In the service-barker, in the fetch event handler, select the request to /offline/ and return to the unsuspecting browser a freshly created page:


// service-worker.js

import {get} from 'idb-keyval';
const template = require ('offlinePage.pug');

// Process outgoing network requests
self.addEventListener ('fetch', event => {
const {request} = event;
const url = new URL (request.url);

if (url.origin! == self.location.origin) {
// Foreign domain, do not process this request
return fetch (request) .catch (err => console.log (err));
}

// Check if the page has been requested / offline /
const isOfflineListRequested = /^\/offline\//.test(url.pathname);

const response = isOfflineListRequested
// Our case!
// Create a custom response with a page
// list of materials available offline
? createOfflineListResponse ()

// Common query
: fetchWithOneOrAnotherCacheStrategy (event.request);

event.respondWith (response);
});

/ **
* Generates a response object with data about the pages,
* available offline
* @return {Promise <Response>}
* /
function createOfflineListResponse () {
// Get information about offline pages
return get ('cachedPages')
.then ((pagesList = {}) => {

// Send the list of available pages to the template
const html = template ({
pages: Object.values (pagesList)
});

// Create and return a response object
const blob = new Blob ([html], {
type: 'text / html; charset = utf-8 '
});
return new Response (blob, {
status: 200,
statusText: 'OK'
});
}). catch (err => console.error (err));
}

Result:

How To Create Caching Of Web Site Pages For Offline Access Photo 2

At last

In order not to inflate this manual, some topics had to be omitted. Nevertheless, they are extremely important. The most important thing is cleaning the cache. This should be done regularly and independently, otherwise, the place provided by the browser will end.

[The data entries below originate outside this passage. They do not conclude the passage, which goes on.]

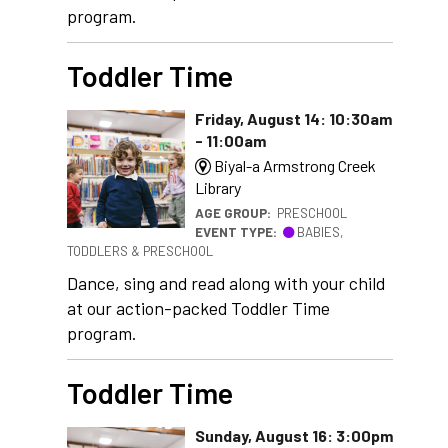
program.
Toddler Time
Friday, August 14: 10:30am
- 11:00am
Biyal-a Armstrong Creek
Library
AGE GROUP:
PRESCHOOL
EVENT TYPE:
BABIES,
TODDLERS & PRESCHOOL
Dance, sing and read along with your child
at our action-packed Toddler Time
program.
Toddler Time
Sunday, August 16: 3:00pm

  • It makes sense to keep resources in the cache that are required regularly: CSS, JS, images of interface elements. For the rest, one should come up with some kind of “rule of extinction”. For example, delete everything that was not requested for more than three (five, ten, year?) Days.

For the convenience of debugging, detailed journaling of each stage is useful. To do this, you can create your own utility log, which inside can turn on/off the flag from the environment, and output information through it. Unlike the pages, the service-worker continues to live between their reboots and closing, so we recommend that you enable the Preserve log checkbox in the Developer Tools console.